Rozmawiamy o taktyce z @thejensie na Bądź bezpieczny, bądź widoczny @MACofSA Etap 6 🎤 Włącz, aby dowiedzieć się więcej o regeneracji, protokole zespołowym i dynamice!! #TourDownUnder pic.twitter.com/5LuERGpOFu
— Wycieczka Santos Down Under 🚴🚴♀️ (@tourdownunder) 20. Styczeń 2019
Patrick Bevin odczuwa konsekwencje swojego upadku
Na 22,4 km przed metą po raz pierwszy trzeba było pokonać wzgórze Willunga. Siedmiu uciekinierów nie było już na szczycie wyścigu w tym momencie, ponieważ Team Sky ogromnie przyspieszył tempo na podjeździe. Kenny'ego Elissonde'a i Wouta Poelsa udało im się nawet lekko oderwać i wejść na szczyt razem jako duet. Jednak podczas zejścia mocno zdziesiątkowane główne pole ponownie wystrzeliło w górę do dwóch profesjonalistów Sky. W tym momencie lidera klasyfikacji generalnej już nie było Patricka Bevina (CCC). Nowozelandczyk stracił połączenie z obolałą twarzą. Wydawało się, że odczuwa następstwa wczorajszego upadku i nie miał szans na obronę koszulki w kolorze ochry.
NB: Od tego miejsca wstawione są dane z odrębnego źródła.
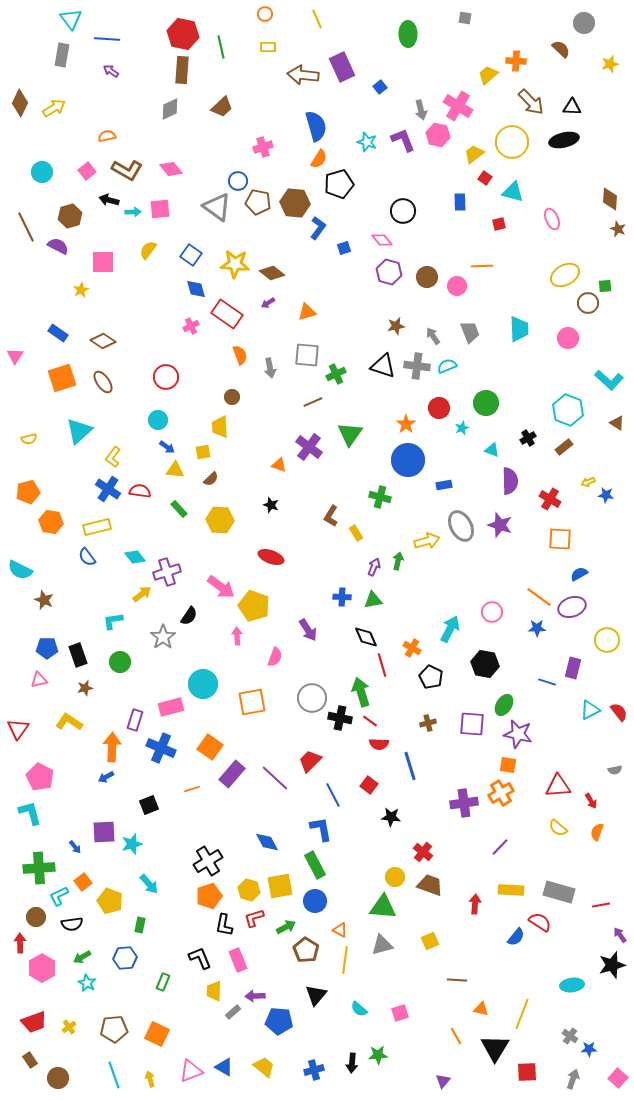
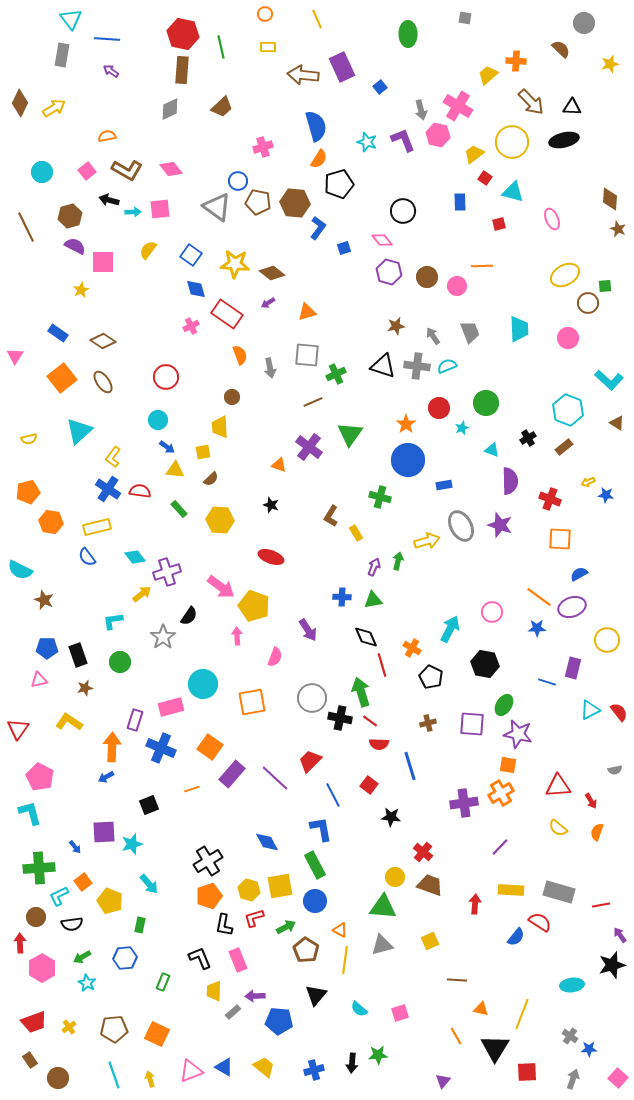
purple semicircle at (58, 246): moved 17 px right
orange square at (62, 378): rotated 20 degrees counterclockwise
red cross at (550, 499): rotated 10 degrees counterclockwise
Smutny widok 😢 🔶 Lider wyścigu @PaddyBevin uderza w pierwszą wspinaczkę Willunga Hill i wyraźnie odczuwa obrażenia odniesione podczas wczorajszej katastrofy!! Doprawdy odważny wysiłek! #TourDownUnder pic.twitter.com/vD01VUGgkk
— Wycieczka Santos Down Under 🚴🚴♀️ (@tourdownunder) 20. Styczeń 2019
To za mało dla Richiego Porte'a - zwycięzcy w klasyfikacji generalnej Daryla Impeya
Drużyna Astany poprowadziła razem pierwszą grupę do finałowej wspinaczki. Po Patricka Bevina (CCC) został już zdystansowany, a mianowicie został kapitanem Luisa Leona Sancheza (Astana) nagle w doskonałej pozycji. Hiszpan skończył zaledwie dziewięć sekund straty Daryla Impeya (Mitchelton – Scott) i zwycięzcy etapu obiecano premię czasową w wysokości dziesięciu sekund. Ale potem Drużyna Sky ponownie przejęła dowodzenie. Po wstępnych pracach Dylana VanBaarle'a zaatakowany Kenny'ego Elissonde'a nowo. Zamknięte chwilę później Wouta Poelsa prawie bez wysiłku lukę. Dwaj profesjonaliści Sky po prostu powtórzyli swoją akcję z pierwszego przejścia Willunga Hill. Konkurencja wydawała się pokonana - do tego czasu „Król Willungi” zaatakowany: drzwi Richiego (Trek – Segafredo) zsiadł z konia na 1,3 kilometra przed metą i pobiegł pod górę. Pozwolił Wouta Poelsa stanąć i zapewnić sobie zwycięstwo na wzgórzu Willunga szósty rok z rzędu. Ale podobnie jak w zeszłym roku, nie powinno to wystarczyć do zwycięstwa w klasyfikacji generalnej, bo Daryla Impeya zabezpieczone z tyłu Wouta Poelsa trzecie miejsce zaledwie kilka metrów za nim - a tym samym obrona tytułu w Tour Down Under.
6️⃣ Z RZĘDU!!! @richie_porte wygrywa ponownie na Willunga, ale jest @darylimpey to tworzy historię, stając się pierwszym człowiekiem, który wygrał jeden po drugim @santosltd Wycieczki w dół pod!! Niesamowity!! #TourDownUnder pic.twitter.com/lXX1ixQgHj
— Wycieczka Santos Down Under 🚴🚴♀️ (@tourdownunder) 20. Styczeń 2019
Mateusz Hayman przechodzi na emeryturę
Zespół Mitchelton - Scott może również spodziewać się ogólnego zwycięstwa w Tour Down Under 2019. W tym samym czasie australijska ekipa pożegnała się osobiście Mateusza Haymana jeden z najwybitniejszych australijskich kierowców ostatnich lat. Dziś 40-latek ukończył swój ostatni zawodowy wyścig. Mierzący 1,90 metra gigant przeszedł do historii w 2016 roku, kiedy w wieku prawie 38 lat wygrał jednodniowy klasyk Paryż – Roubaix. Mimo podwójnego powodu do świętowania, panowie z Mitchelton – Scott umieli wczuć się w tragiczną postać trasy. ramię w ramię z Patricka Bevina wielu pomocników wjechało na wzgórze Willunga w żółtych i czarnych mundurach.